Anak KEP berat yang pulang sebelum rehabilitasi tuntas, dirumah harus diberi makanan
tinggi energi (150 kkal/kgBB/hari) dan tinggi protein (4-6 gram/kgBB/hari):
beri anak makanan yang sesuai (energi dan protein) dengan porsi paling sedikit 5 kali
sehari
beri makanan selingan diantara makanan utama
upayakan makanan selalu dihabiskan
beri suplementasi vitamin dan mineral/elektrolit
teruskan ASI.
V. Tindakan pada kegawatan
1. Syok (renjatan):
Syok karena dehidrasi atau sepsis sering menyertai KEP berat dan sulit membedakan
keduanya secara klinis saja.
Syok karena dehidrasi akan membaik dengan cepat pada pemberian cairan intravena,
sedangkan pada sepsis tidak terjadi perbaikan dengan pemberian cairan. Hati-hati
terhadap terjadinya overhidrasi.
Pedoman pemberian cairan:
Berikan cairan intravena (iv) berupa Ringer laktat dan Dekstrosa 5% dengan
perbandingan 1:1 sebanyak 15 ml/kgBB dalam 1 jam pertama atau 5 tetes
permenit/kgBB. Evaluasi 1 jam
- Bila ada perbaikan klinis, ulangi pemberian cairan seperti diatas untuk 1 jam
berikutnya, kemudian lanjutkan dengan pemberian Resomal/pengganti, per
oral/nasogastrik, 10 ml/kgBB/jam selama 10 jam, selanjutnya mulai berikan
formula khusus (F-75/pengganti).
- Bila tidak ada perbaikan klinis anak menderita syok septik. Dalam hal ini,
berikan cairan rumat sebanyak 4 ml/kgBB/jam dan berikan transfusi darah
sebanyak 10 ml/kgBB secara perlahan-lahan (dalam 3 jam). Kemudian
mulailah pemberian formula (F-75/pengganti).
2. Anemia berat
Transfusi darah diperlukan bila:
Hb <4 g/dl
Hb 4-6 g/dl disertai distres pernafasan atau tanda gagal jantung.
Transfusi darah:
- Berikan darah segar 10 ml/kgBB dalam 3 jam.

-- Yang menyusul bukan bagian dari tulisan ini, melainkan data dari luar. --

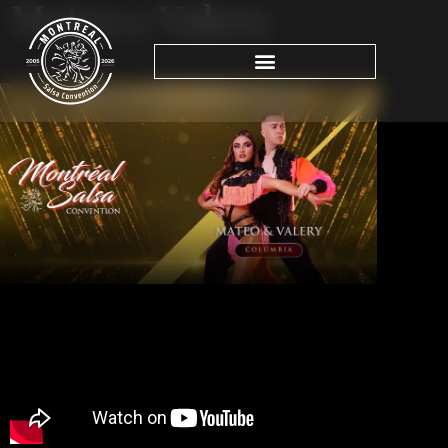
Mateo y Valery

Bila ada tanda gagal jantung, gunakan ‘packed red cells’ untuk transfusi
dengan jumlah yang sama.
- Beri furosemid 1 mg/kgBB secara i.v. pada saat transfusi dimulai.
Perhatikan adanya reaksi transfusi (demam, gatal, Hb-uria, syok).
Bila pada anak dengan distres nafas setelah transfusi Hb tetap <4 g/dl atau antara 4-6
g/dl, jangan diulangi pemberian darah.